Thursday, August 25, 2005

Experiments with the truth

It's the absolute truth. I have struggled with my weight since my teens. Always been overweight, a fatty, rolypoly, cuddly, 'healthy'. Tried 548 diets between ages 14 and 19. Gave up at age 20. Decided that it was not to be. The aim shifted from thin to healthy instead. Ok, to a thinnie that sounds like a crock, an excuse from the fattie next door. But to this rolypoly it's a realistic goal.

Anyway, long story short, I'm a healthy fatty (or so I like to believe). I can cycle 45 minutes and cover 13 kms in that time without collapsing in a heap. London has taught me to walk (what seem like) endless stretches and my stamina has gone from strength to strength. I eat/drink a good balance of fresh fruit and veg, pulses and lentils, meat and soya, milk and juices. I swim 30 laps of a fairly large pool once a week. Blah blah blah. I'm still no thinner today than when I began this regimen. I'm still a fatty. Albeit a healthier one.

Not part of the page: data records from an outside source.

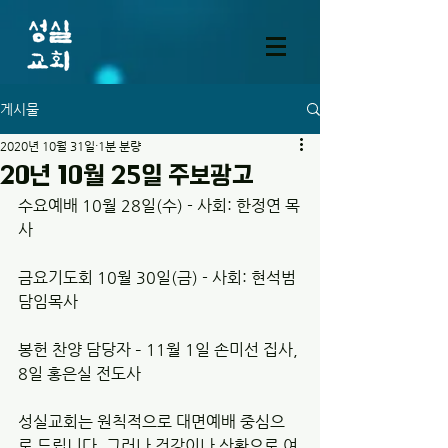
게시물
2020년 10월 31일
1분 분량
20년 10월 25일 주보광고
수요예배 10월 28일(수) - 사회: 한정연 목
사 
금요기도회 10월 30일(금) - 사회: 현석범 
담임목사 
봉헌 찬양 담당자 – 11월 1일 손미선 집사, 
8일 홍은실 전도사
성실교회는 원칙적으로 대면예배 중심으
로 드립니다. 그러나 건강이나 상황으로 여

So what's this post about, really. I got handed a flier boasting a 5 day membership to a fairly fancy gym in my area with no strings (like a photocopy of my credit card) attached. Decided to take the chance and move a step up from standstill cycling in front of our TV each evening (or 3 evenings a week, realistically). The decision was threefold:
a. to see if this place was worth it's money and it IS ridiculously expensive
b. to see if I could exercise 5 days in a row, without losing steam, enthusiasm or a body part (trust me, in some of these complicated treadmill/climb/cycle machine morphs it's not hard to imagine)
c. to see if I could fit planned exercise (classes) into my daily regimen of volunteering, job and house hunting

So starting this past Monday I became the proud owner of a 5 day gym pass. Monday (Day 1) I got myself into a 1 hr Pilates class and then swam 30 laps of the pool. Tuesday (Day 2) I just swam 30 laps and gave up. Today (Day 3, Wednesday) I treadmilled at a fair incline for 40 minutes (it took me 20 minutes before that just to figure out how to get the damn machine to work), attended 'express' Pilates (30 minutes) and did beginners yoga (1 hr). The beginners yoga was anything but. The class immediately launched itself into shoulderstands while I huffed and puffed my way into the most basic poses. Luckily there was one other 'newbie', so we looked equally foolish together. I feel healthy because I'm keeping up with most things, not making a complete idiot of myself in a gym of green beans. The yoga class was just unfair...

So far so good, in terms of value for money (although it has been fairly inconvenient to lug myself to the classes during office lunch hours, especially since I'm not working) and available facilities. With two days to go (and I intend to do a whole host of classes and use the machines) I know for certain that this is not for me. My large shadow needs a slower and cheaper alternate, something less bruising to my ego. My ego can't handle the number of thinnies in the gym. Positively anorexic women who have come to be that way from exessive exercise (or have been planted there by the Thin Peeps Association to make me look bad) . Or maybe it's not they who are anorexic but merely thin by comparison (what all I see through my fat eyes!) to us fatty's.

But hey, what can I say, the thin people need us fatty's, to have something to compare their thinness against. We are the benchmark of what not to be. The holy grail of figures is in the opposite direction. I am the potato amongst the green beans as it were.

The experiment: A play with body image among the legions of thinnies
The absolute truth: I will never be thin. I will always aim to be healthy.


  1. You can't fight some genes. But you can fight laziness and illness if you are fit. Kudos to your spirit. I am the proud owner of love handles but refuse to get off my butt and do anything. Will find out at 40-45 where this will lead me.

  2. Story of my life too, except that I have memories of being lean and muscular for some time between my podgy teens and my decadent 30s.

    Regularity is the key. Keep at it!